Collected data
::::
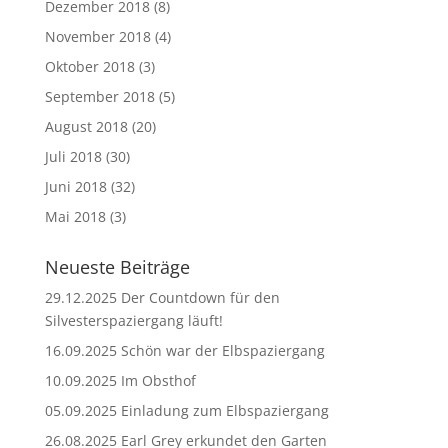
Dezember 2018
(8)
November 2018
(4)
Oktober 2018
(3)
September 2018
(5)
August 2018
(20)
Juli 2018
(30)
Juni 2018
(32)
Mai 2018
(3)
Neueste Beiträge
29.12.2025 Der Countdown für den
Silvesterspaziergang läuft!
16.09.2025 Schön war der Elbspaziergang
10.09.2025 Im Obsthof
05.09.2025 Einladung zum Elbspaziergang
26.08.2025 Earl Grey erkundet den Garten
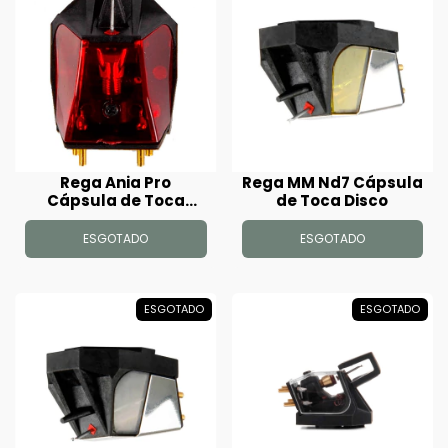
Rega Ania Pro
Rega MM Nd7 Cápsula
Cápsula de Toca
de Toca Disco
Disco
ESGOTADO
ESGOTADO
ESGOTADO
ESGOTADO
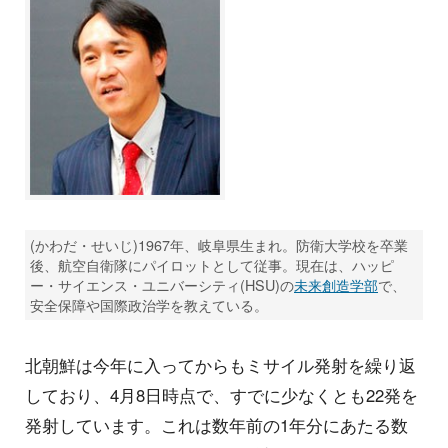
(かわだ・せいじ)1967年、岐阜県生まれ。防衛大学校を卒業
後、航空自衛隊にパイロットとして従事。現在は、ハッピ
ー・サイエンス・ユニバーシティ(HSU)の
未来創造学部
で、
安全保障や国際政治学を教えている。
北朝鮮は今年に入ってからもミサイル発射を繰り返
しており、4月8日時点で、すでに少なくとも22発を
発射しています。これは数年前の1年分にあたる数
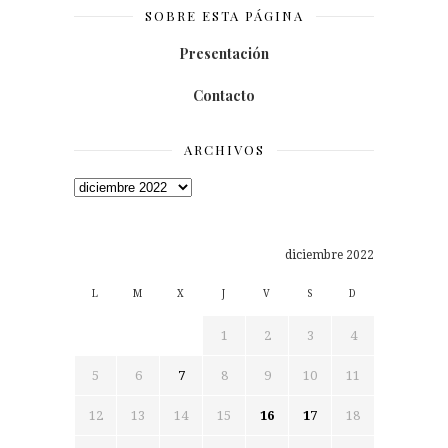
SOBRE ESTA PÁGINA
Presentación
Contacto
ARCHIVOS
Archivos
diciembre 2022
L
M
X
J
V
S
D
1
2
3
4
5
6
7
8
9
10
11
12
13
14
15
16
17
18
::::
TASK REQUIREMENTS:
Which lines of the entries above contain the string "Elbspaziergang"? Copy each one.

PROBLEM SOLUTION:
16.09.2025 Schön war der Elbspaziergang
05.09.2025 Einladung zum Elbspaziergang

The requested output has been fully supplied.